Turn up the heat, turn down the price in "hot" cities.
If you've always wanted to see Las Vegas but need a sure bet on low pricing, visit Sin City in July and August when hotels are clamoring for guests.
"Don't let 115 degrees on the thermometer scare you," said SRI Travel & Promotion owner Renee Werbin, who points out that "Everything is air conditioned and you can take trams between hotels."
Miami is also a good bet for cheap travel in the summertime, and the traditionally hot and humid summers of New Orleans mean you can also find some fabulous deals in the Big Easy.
Winter is easy on the wallet and full of options.
There may be a gray sky behind the Eiffel Tower or Big Ben when you take your vacation photos, but that's nothing a little photo editing can't fix. Nothing beats Europe in the fall and winter if you want more bang for your buck.
"Common sense is always your guide. Travel to Europe in the winter months and stay in deluxe accommodations that would cost substantially more in spring and summer seasons," said Werbin.
A Canadian (non-ski) holiday is also something to consider if you can handle the cold temperatures that usually freeze the prices at lower-than-normal numbers. And if you're looking for something exotic, Asia is usually on sale as well.

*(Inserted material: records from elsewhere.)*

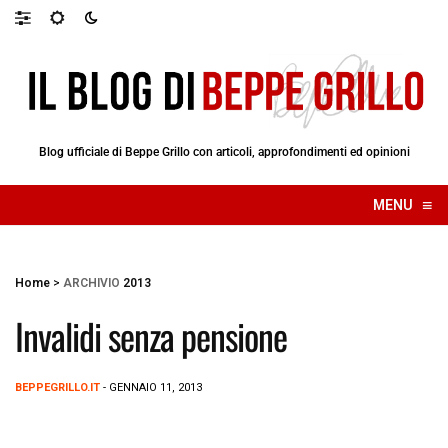
Blog ufficiale di Beppe Grillo con articoli, approfondimenti ed opinioni
≡
MENU
☰
Home
>
ARCHIVIO
2013
Invalidi senza pensione
BEPPEGRILLO.IT
- GENNAIO 11, 2013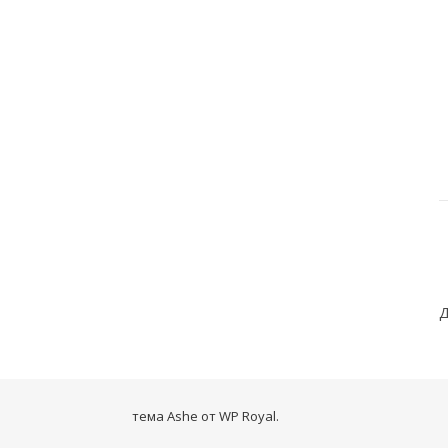
Д
тема Ashe от
WP Royal
.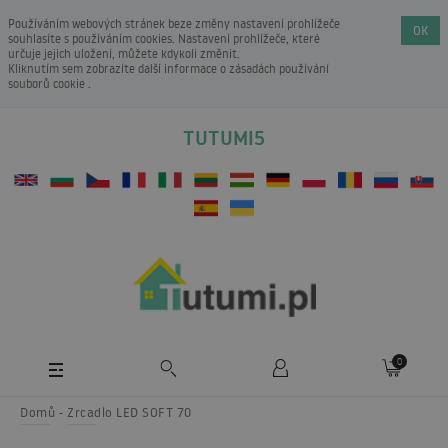
Používáním webových stránek beze změny nastavení prohlížeče
OK
souhlasíte s používáním cookies. Nastavení prohlížeče, které
určuje jejich uložení, můžete kdykoli změnit.
Kliknutím sem zobrazíte další informace o
zásadách používání
souborů cookie
.
TUTUMI5
0
Domů
Zrcadlo LED SOFT 70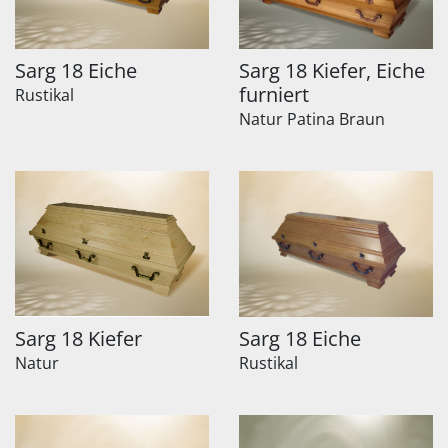
Sarg 18 Eiche
Sarg 18 Kiefer, Eiche
furniert
Rustikal
Natur Patina Braun
Sarg 18 Kiefer
Sarg 18 Eiche
Natur
Rustikal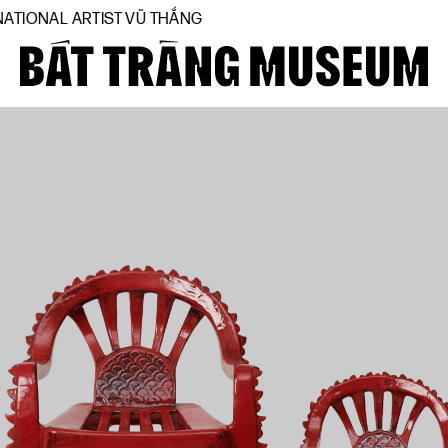
L ARTIST VŨ THẮNG
Close
Trang chủ
Về bảo tàng
Hiện vật
BTMA
Tham quan
Journal
Tài trợ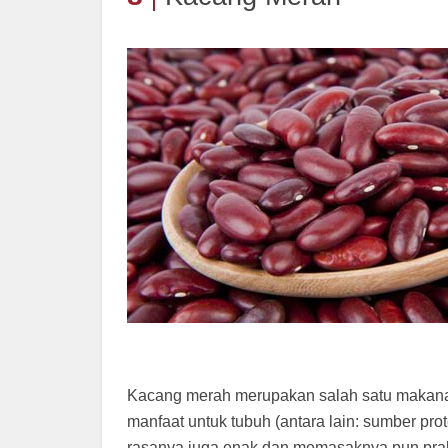
Kacang merah merupakan salah satu makanan
manfaat untuk tubuh (antara lain: sumber prot
rasanya juga enak dan memasaknya pun pra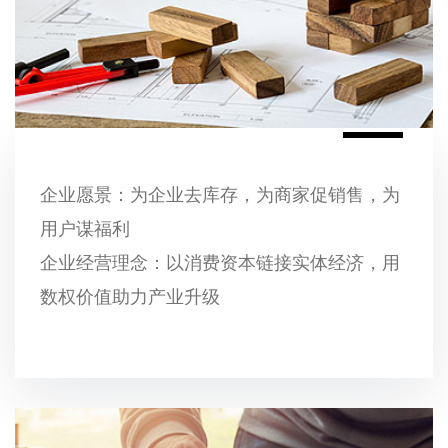
企业愿景：为企业去库存，为商家促销售，为
用户谋福利
企业经营理念：以消费资本链接实体经济，用
数权价值助力产业升级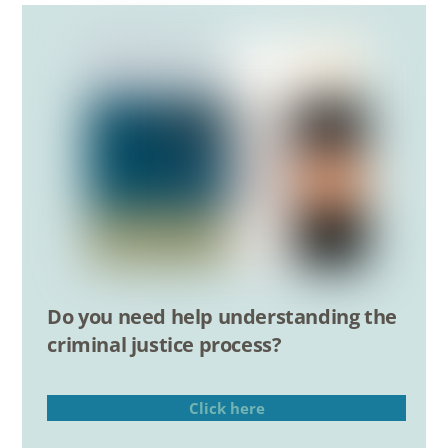
Do you need help understanding the
criminal justice process?
Click here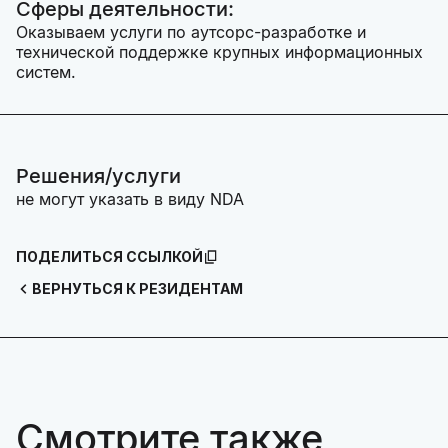
Сферы деятельности:
Оказываем услуги по аутсорс-разработке и
технической поддержке крупных информационных
систем.
Решения/услуги
не могут указать в виду NDA
ПОДЕЛИТЬСЯ ССЫЛКОЙ
ВЕРНУТЬСЯ К РЕЗИДЕНТАМ
Смотрите также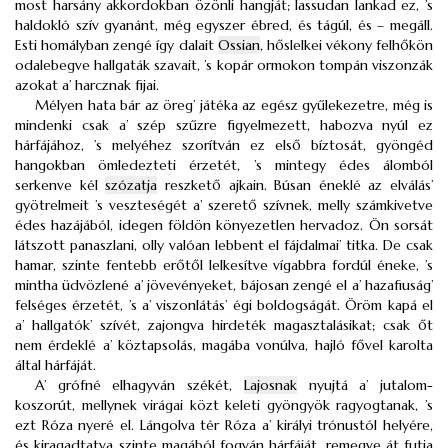
most harsány akkordokban özönli hangját; lassudan lankad ez, ’s
haldokló szív gyanánt, még egyszer ébred, és tágúl, és – megáll.
Esti homályban zengé így dalait
Ossian
, hőslelkei vékony felhőkön
odalebegve hallgaták szavait, ’s kopár ormokon tompán viszonzák
azokat a’ harcznak fijai.
Mélyen hata bár az öreg’ játéka az egész gyűlekezetre, még is
mindenki csak a’ szép szűzre figyelmezett, habozva nyúl ez
hárfájához, ’s melyéhez szorítván ez első bíztosát, gyöngéd
hangokban ömledezteti érzetét, ’s mintegy édes álomból
serkenve kél
szózatja
reszkető ajkain. Búsan éneklé az elválás’
gyötrelmeit ’s veszteségét a’ szerető szívnek, melly számkivetve
édes hazájából, idegen földön könyezetlen hervadoz. Ön sorsát
látszott panaszlani, olly valóan lebbent el fájdalmai’ titka. De csak
hamar, szinte fentebb erőtől lelkesítve vígabbra fordúl éneke, ’s
mintha üdvözlené a’ jövevényeket, bájosan zengé el a’ hazafiuság’
felséges érzetét, ’s a’ viszonlátás’ égi boldogságát. Öröm kapá el
a’ hallgatók’ szívét, zajongva hirdeték magasztalásikat; csak őt
nem érdeklé a’ köztapsolás, magába vonúlva, hajló fővel karolta
által hárfáját.
A’ grófné elhagyván székét,
Lajosnak
nyujtá a’ jutalom-
koszorút, mellynek virágai közt keleti gyöngyök ragyogtanak, ’s
ezt Róza nyeré el. Lángolva tér Róza a’ királyi trónustól helyére,
és kiragadtatva szinte magából fogván hárfáját, remegve át futja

"Asian prices always drop during winter months; even Tokyo can be a bargain prospect in January and February," said Travelzoo Senior Editor Gabe Saglie.

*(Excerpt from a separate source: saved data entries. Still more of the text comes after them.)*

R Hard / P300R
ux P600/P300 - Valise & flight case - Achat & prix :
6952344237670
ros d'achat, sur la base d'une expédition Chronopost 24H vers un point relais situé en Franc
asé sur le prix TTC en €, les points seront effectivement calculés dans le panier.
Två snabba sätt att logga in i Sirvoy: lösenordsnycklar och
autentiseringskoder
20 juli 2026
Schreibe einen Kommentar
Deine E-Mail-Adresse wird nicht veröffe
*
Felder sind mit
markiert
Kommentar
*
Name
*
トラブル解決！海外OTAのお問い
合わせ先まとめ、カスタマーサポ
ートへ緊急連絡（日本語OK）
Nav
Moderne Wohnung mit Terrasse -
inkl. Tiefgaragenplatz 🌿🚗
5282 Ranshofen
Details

Of course there's an exception to the winter discounts: unless you're extremely flexible, it's usually hard to find a deal between Christmas and New Year's Eve.
You'll also be hard-pressed to find a safari on a clearance rack, but if you want to do it for the lowest price possible, go during the hotter, rainier season in southern and central Africa between November and February. But keep in mind that there's a school holiday in December, so November, January and February are the best bets.
"Our winter time is hot, hot, hot down in South Africa, which is when you'll see some savings," said Freedman.
Werbin said she reminds her clients, "Animals are never on vacation."